──────── Data to use ────────

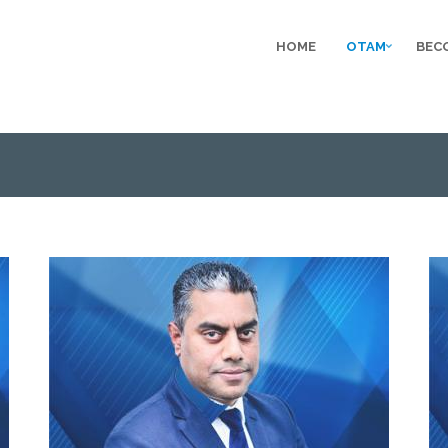
HOME
OTAM
BEC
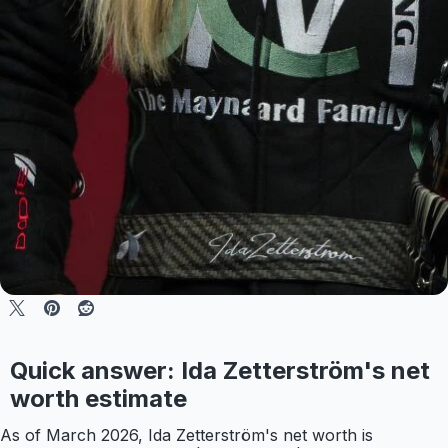
Quick answer: Ida Zetterström's net
worth estimate
As of March 2026, Ida Zetterström's net worth is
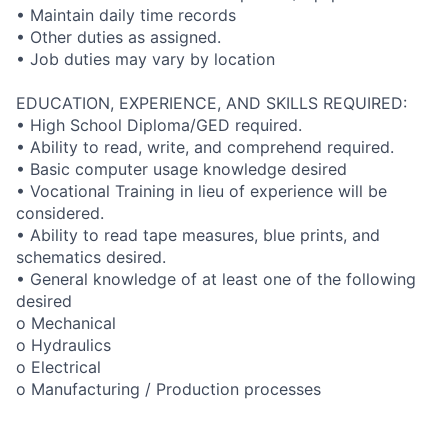
• Maintain daily time records
• Other duties as assigned.
• Job duties may vary by location
EDUCATION, EXPERIENCE, AND SKILLS REQUIRED:
• High School Diploma/GED required.
• Ability to read, write, and comprehend required.
• Basic computer usage knowledge desired
• Vocational Training in lieu of experience will be
considered.
• Ability to read tape measures, blue prints, and
schematics desired.
• General knowledge of at least one of the following
desired
o Mechanical
o Hydraulics
o Electrical
o Manufacturing / Production processes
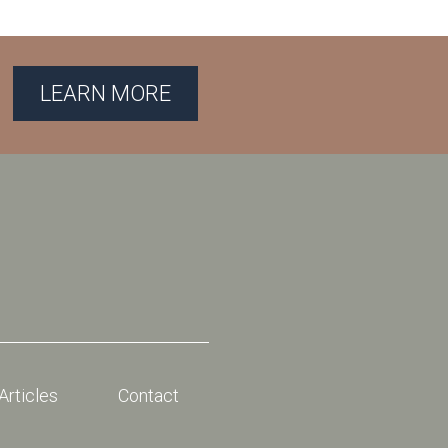
LEARN MORE
Articles
Contact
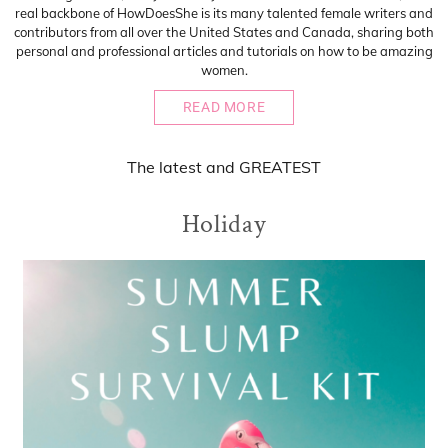
real backbone of HowDoesShe is its many talented female writers and
contributors from all over the United States and Canada, sharing both
personal and professional articles and tutorials on how to be amazing
women.
READ MORE
The
latest
and
GREATEST
Holiday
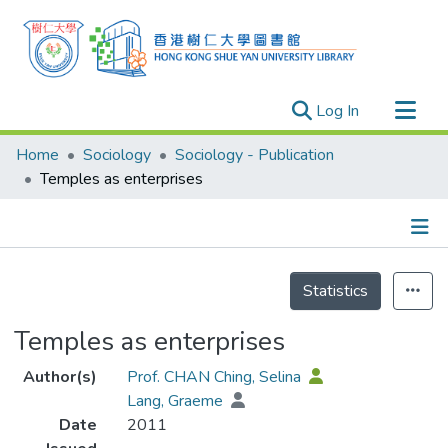
(current)
Log In
Research Outputs
Home
Sociology
Sociology - Publication
Researchers
Temples as enterprises
Organizations
Projects
Details
Events
Statistics
Theses
Temples as enterprises
Author(s)
Prof. CHAN Ching, Selina
Lang, Graeme
Date
2011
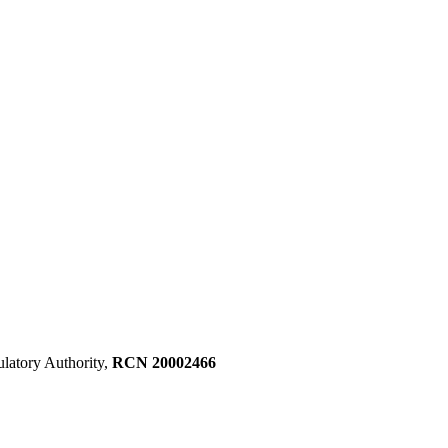
ulatory Authority,
RCN 20002466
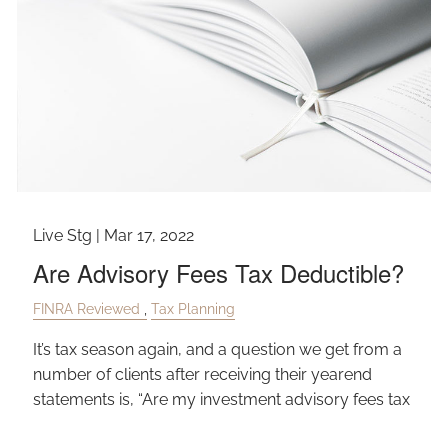
Live Stg |
Mar 17, 2022
Are Advisory Fees Tax Deductible?
FINRA Reviewed
Tax Planning
It’s tax season again, and a question we get from a
number of clients after receiving their yearend
statements is, “Are my investment advisory fees tax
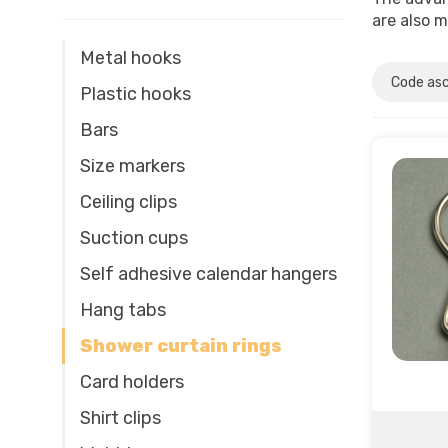
are also m
Metal hooks
Plastic hooks
Bars
Size markers
Ceiling clips
Suction cups
Self adhesive calendar hangers
Hang tabs
Shower curtain rings
Card holders
Shirt clips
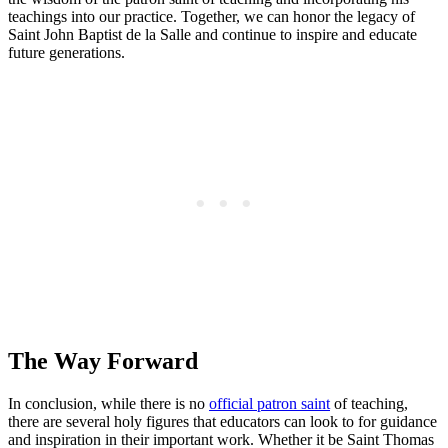
teachings into our practice. Together, we can honor the legacy of
Saint John Baptist de la Salle and continue to inspire and educate
future generations.
The Way Forward
In conclusion, while there is no
official patron saint
of teaching,
there are several holy figures that educators can look to for guidance
and inspiration in their important work. Whether it be Saint Thomas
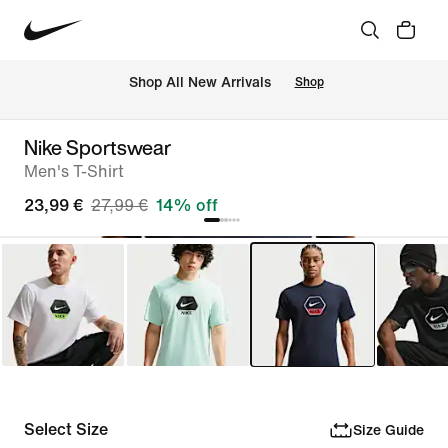
 Shop All New Arrivals
Shop
Nike Sportswear
Men's T-Shirt
23,99 €
27,99 €
14% off
Select Size
Size Guide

────────

The data above, line by line: transcribe it exactly and drop the pictures.

Answer to the problem =
HOME
OTAM
BEC
Quick answer: Ida Zetterström's net
worth estimate
As of March 2026, Ida Zetterström's net worth is
• Maintain daily time records
• Other duties as assigned.
• Job duties may vary by location
EDUCATION, EXPERIENCE, AND SKILLS REQUIRED:
• High School Diploma/GED required.
• Ability to read, write, and comprehend required.
• Basic computer usage knowledge desired
• Vocational Training in lieu of experience will be
considered.
• Ability to read tape measures, blue prints, and
schematics desired.
• General knowledge of at least one of the following
desired
o Mechanical
o Hydraulics
o Electrical
o Manufacturing / Production processes
LEARN MORE
Articles
Contact
real backbone of HowDoesShe is its many talented female writers and
contributors from all over the United States and Canada, sharing both
personal and professional articles and tutorials on how to be amazing
women.
READ MORE
The
latest
and
GREATEST
Holiday
(current)
Log In
Research Outputs
Home
Sociology
Sociology - Publication
Researchers
Temples as enterprises
Organizations
Projects
Details
Events
Statistics
Theses
Temples as enterprises
Author(s)
Prof. CHAN Ching, Selina
Lang, Graeme
Date
2011
ulatory Authority,
RCN 20002466
Live Stg |
Mar 17, 2022
Are Advisory Fees Tax Deductible?
FINRA Reviewed
Tax Planning
It’s tax season again, and a question we get from a
number of clients after receiving their yearend
statements is, “Are my investment advisory fees tax
are also m
Metal hooks
Plastic hooks
Bars
Size markers
Ceiling clips
Suction cups
Self adhesive calendar hangers
Hang tabs
Shower curtain rings
Card holders
Shirt clips
teachings into our practice. Together, we can honor the legacy of
Saint John Baptist de la Salle and continue to inspire and educate
future generations.
The Way Forward
In conclusion, while there is no
official patron saint
of teaching,
there are several holy figures that educators can look to for guidance
and inspiration in their important work. Whether it be Saint Thomas
 Shop All New Arrivals
Shop
Nike Sportswear
Men's T-Shirt
23,99 €
27,99 €
14% off
Select Size
Size Guide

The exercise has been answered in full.